The Flight 93 airplane lent itself to the pilot and the terrorists; both were flying the aircraft within our planet’s atmosphere and our moral and political universe. Hence, when I speak of dark technology, I mean technology used for bad ends and not technology as such. Social media are no exception: digital messaging technologies, like airplanes, lend themselves to good and bad uses, and everything in-between.
Technology darkens when rogue users of Facebook, Twitter, and other social media concoct fake news, or when Donald Trump and radical Trumpists inject dark words and sinister memes into the echo chambers of social networks.1 It is an unacceptable breach of public trust when shiny new techtools are used to attack and destroy what we hold dear: democracy, civil society, civility, tolerance, fair play, public courage, ecological balance, and truth.
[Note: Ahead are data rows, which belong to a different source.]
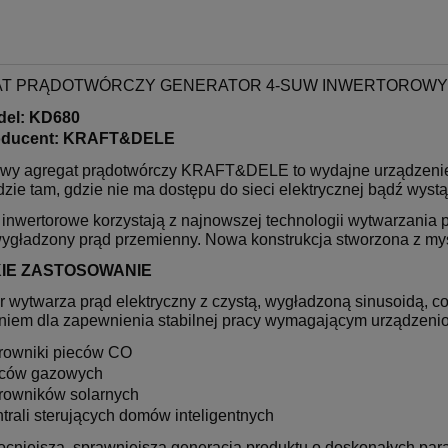
T PRĄDOTWÓRCZY GENERATOR 4-SUW INWERTOROWY B
del: KD680
oducent: KRAFT&DELE
owy agregat prądotwórczy KRAFT&DELE to wydajne urządzenie
zie tam, gdzie nie ma dostępu do sieci elektrycznej bądź wystąp
inwertorowe korzystają z najnowszej technologii wytwarzania p
 wygładzony prąd przemienny. Nowa konstrukcja stworzona z my
IE ZASTOSOWANIE
 wytwarza prąd elektryczny z czystą, wygładzoną sinusoidą, co
niem dla zapewnienia stabilnej pracy wymagającym urządzeniom
rowniki pieców CO
ców gazowych
rowników solarnych
trali sterujących domów inteligentnych
cniejsza, sprawniejsza generacja produktu o doskonałych para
But make no mistake, getting dark words and fake news into mass circulation are highly valued achievements on the shady side of technology, and not only for the agents of Putin’s democracy-disrupting media and intelligence operation, but also for America’s bad political actors on behalf of T-Plus.
The brave new world of social media is still in its teenage years. Nothing is settled, change is constant, everything evolves at blinding speed. Young billionaire owners and millionaire managers of social media platforms have mind-bending influence over large swaths of Earth’s people. Sophisticated software engineers are in over their heads in terms of ethics, politics, privacy, and other societal concerns. Digital literacy is scarce among end users. Everybody is involved; nobody is truly in charge; all are vehemently unprepared.
Our seemingly simple messaging tools have quickly become an irresistible force with myriad local and global repercussions and rapidly spreading use and abuse. Technology-driven societies are wedded to these adolescent tools. Let’s proceed with caution and not presume full understanding and knowledge.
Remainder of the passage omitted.